==== THE DATA ====
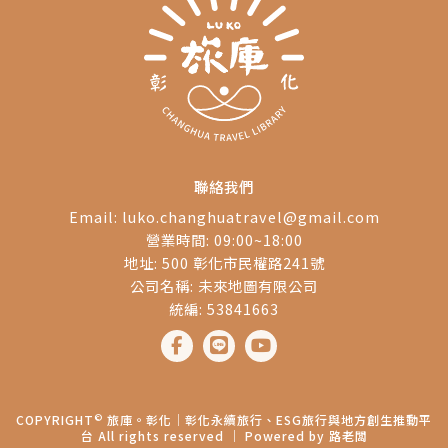
聯絡我們
Email:
luko.changhuatravel@gmail.com
營業時間: 09:00~18:00
地址: 500 彰化市民權路241號
公司名稱: 未來地圖有限公司
統編: 53841663
©
COPYRIGHT
旅庫。彰化│彰化永續旅行、ESG旅行與地方創生推動平
台 All rights reserved ｜ Powered by
路老闆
====
» **EXERCISE DETAILS**
Set down each line of the material exactly and skip every image.

» **ANSWER BOX**
聯絡我們
Email:
luko.changhuatravel@gmail.com
營業時間: 09:00~18:00
地址: 500 彰化市民權路241號
公司名稱: 未來地圖有限公司
統編: 53841663
©
COPYRIGHT
旅庫。彰化│彰化永續旅行、ESG旅行與地方創生推動平
台 All rights reserved ｜ Powered by
路老闆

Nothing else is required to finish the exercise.